KP was looking for the mismatch, and launched a lob pass to the rim. It was a little strong, and careened off the backboard before Hernangomez somehow tipped the ball in. It was about as difficult as tip-ins get.

With the ball traveling fast and heading down off the backboard, the Spaniard adjusted his tip hand and calmly guided the ball home.

It was an underrated play by the big man, which in real time looked like luck—a little smiling serendipity between two friends who could have been playing pickup back in Sevilla, Spain. But the replay moments later showed in slow motion how difficult a split-second redirection of the ball it was.

After the play, the camera cut to a grinning Carmelo Anthony—the fragile face of the Knicks’ present—applauding off the bench, as the fun and frenetic frontcourt duo carried the Knicks home.

Porzingis, of course, has had countless individual moments in his time as a Knick so far, and Hernangomez recently had his individual flashes of promise. The win over Brooklyn was the first time the young future tandem had played and thrived on the court together.

Hernangomez wasn’t done yet. He tied up Isaiah Whitehead driving to the rim for a jump ball with 3:21 remaining. He faced up against Lopez in the post and drove to the rim with a subtle dribble hesitation before scoring a gorgeous running hook over the outstretched fingertips of Lopez with 2:07 to play.

He grabbed a couple of bruising, 90s Knicks, offensive rebounds before tipping the ball in with Nets draped all over him with 53 seconds left.

Porzingis sealed the game with a friendly shooter’s roll on a 3-pointer.

Knicks win. Bullet dodged. Knicks future frontcourt: born.

Amidst the backdrop of the noisy, predictable, Revenant-style Carmelo Anthony rumor mill. Amidst another wildly disappointing Knicks season to date.

Hernangomez and Porzingis’ performances last night were a welcome shot of youthful adrenaline in the arm of a Knicks fanbase and franchise starving for some certainty—some semblance of a plan, some fun.

It’s worth noting, as well, that Phil Jackson deserves credit for acquiring Hernangomez early in the second round in 2015. It’s looking like a brilliant pick.

It’s also worth noting that the Hernangomez pick, nor the Porzingis pick, absolve Jackson of his shortcomings as team president. The contract for Joakim Noah, his absence at the scene of Derrick Rose’s disappearance in New Orleans, and his constant mind games through cryptic media messages should be scrutinized.

Importantly, though, these shortcomings should not rob Jackson of credit that he is definitely due, particularly in filling out the roster with cheap, productive, and previously unknown or undervalued players.

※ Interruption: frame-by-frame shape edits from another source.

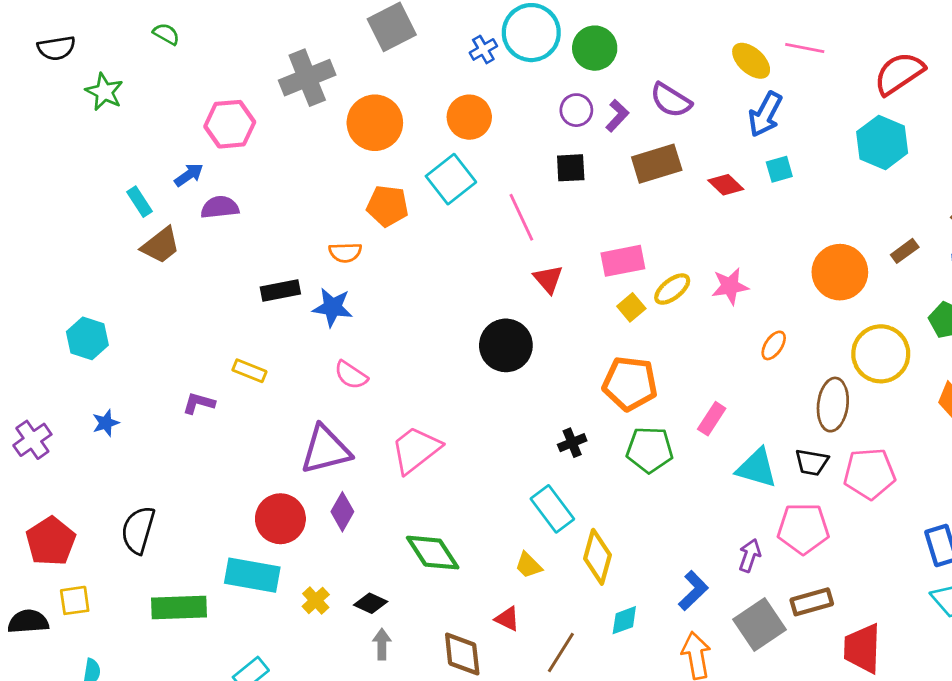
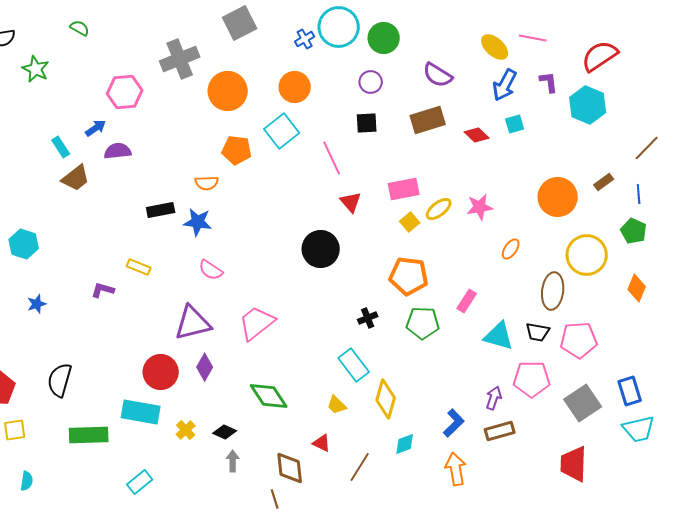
purple L-shape: (617, 116) -> (549, 82), moved, turned -50
brown rectangle: (812, 602) -> (500, 431), moved
gray square: (760, 624) -> (583, 403), moved

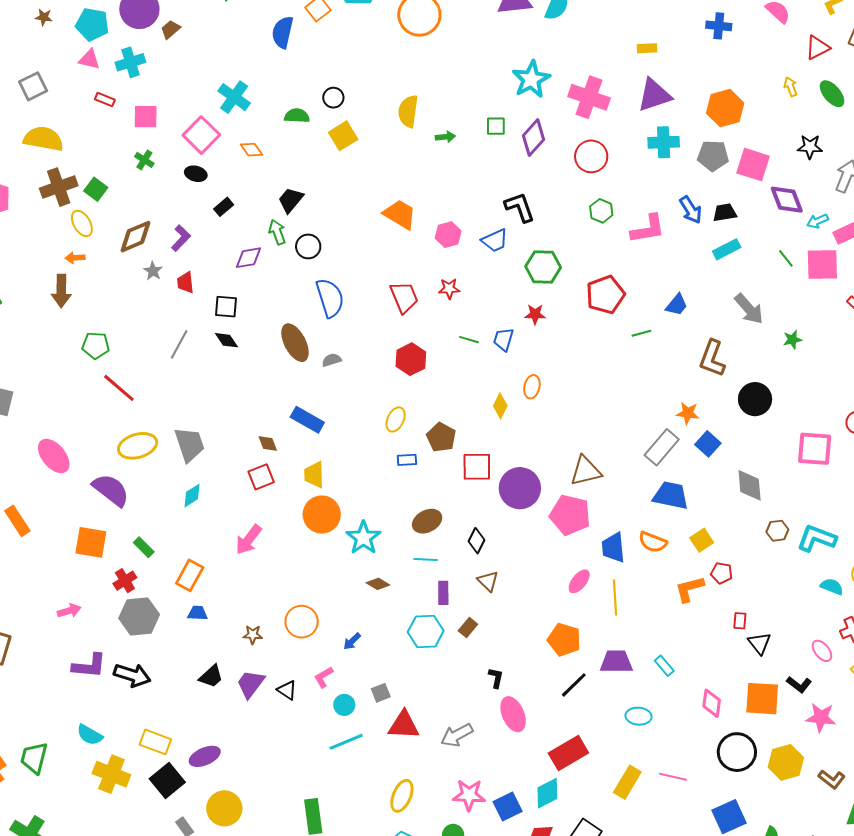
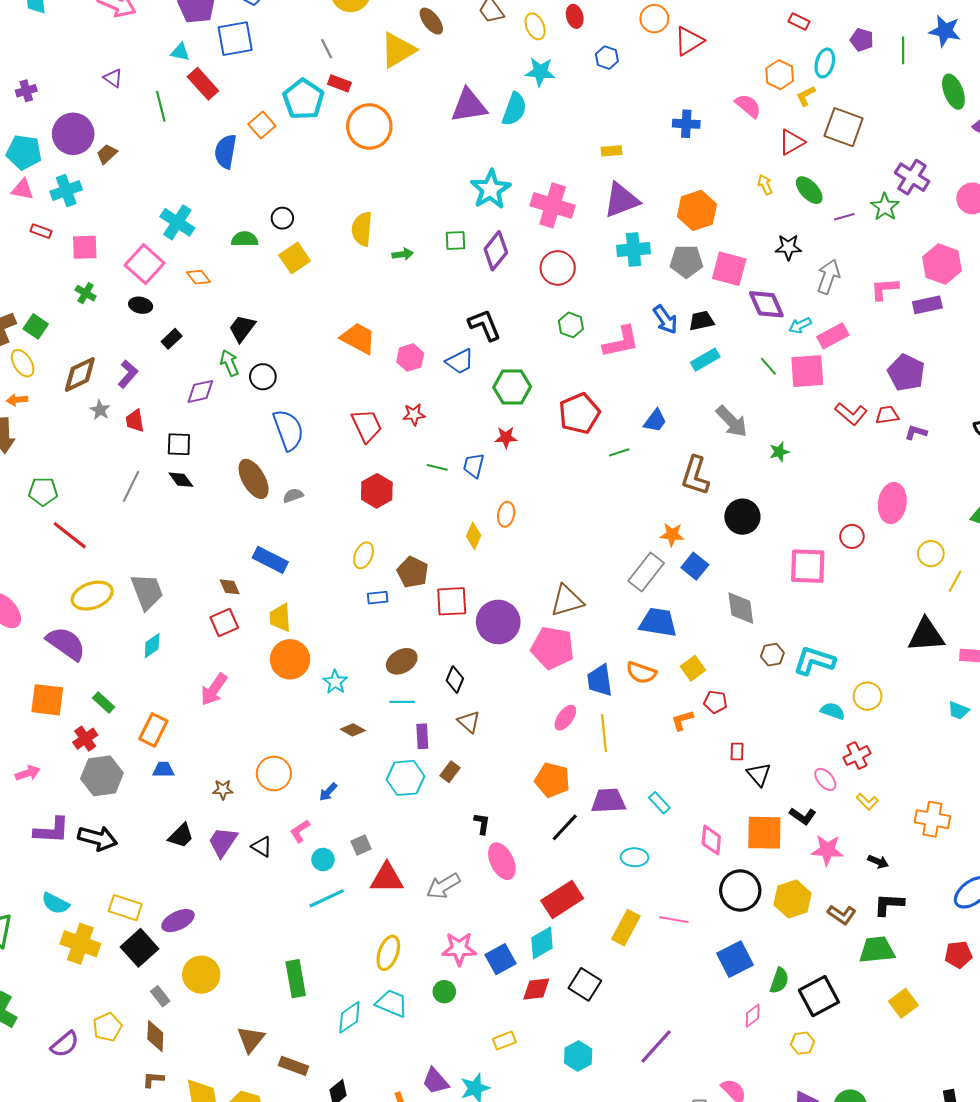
cyan star: (363, 538) -> (335, 682), size x0.7
orange L-shape: (689, 589) -> (682, 720), size x0.7

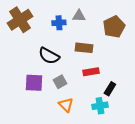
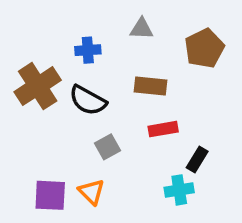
brown cross: (20, 20) -> (38, 86), moved
blue cross: (59, 23) -> (88, 50), moved
purple square: (34, 83) -> (50, 195), moved
orange triangle: (66, 105) -> (91, 192), moved

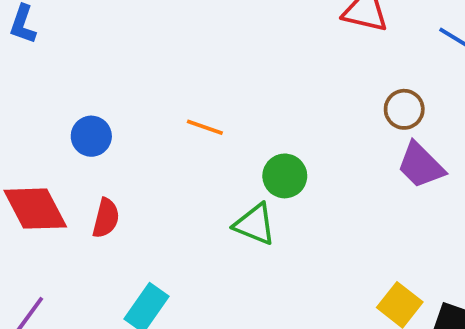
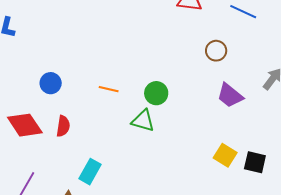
orange line: (205, 127) -> (109, 89), moved
purple trapezoid: (421, 165) -> (230, 95), moved

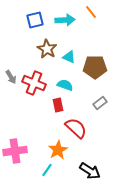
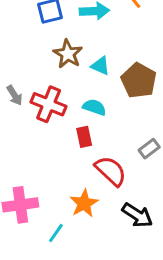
brown pentagon: (95, 67) -> (139, 81), turned 30
gray rectangle: (100, 103) -> (149, 149), moved
cyan line: (47, 170) -> (56, 233), moved
black arrow: (90, 171) -> (137, 215), moved

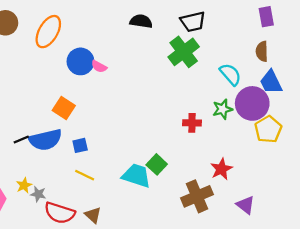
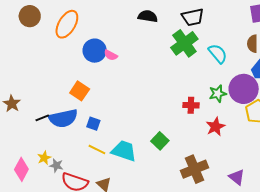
cyan semicircle: (230, 74) -> (218, 54), moved
blue square: (80, 145) -> (93, 124), turned 32
red star: (221, 169) -> (215, 127), moved
cyan trapezoid: (136, 176) -> (124, 151), moved

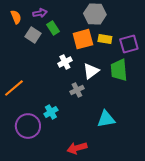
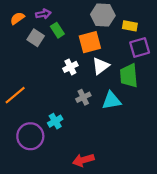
orange semicircle: (16, 17) -> (17, 18), turned -104
yellow rectangle: (105, 39) -> (130, 26), moved
white triangle: (91, 71) -> (101, 66), moved
cyan triangle: (106, 119) -> (111, 101), moved

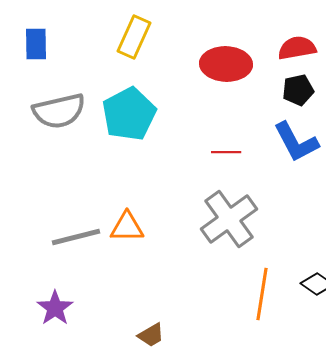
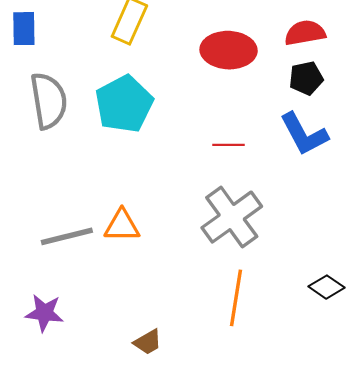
gray semicircle: (59, 111) -> (49, 101), turned -86
orange line: (262, 294) -> (236, 298), moved
purple star: (55, 308) -> (44, 313), turned -30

An analysis of Jackson as an executive falls somewhere in between the extremes of his good and bad moves.

Any optimism stemming from a marginal fourth quarter comeback win over the Brooklyn Nets in January should be taken with a pinch of salt, but the Knicks will take any victories, and embrace any causes for optimism at the moment.

Fans should look forward to a bright future with the charismatic and dynamic duo of Willy Hernangomez and Kristaps Porzingis anchoring the frontcourt.

We might have witnessed the start of something special last night.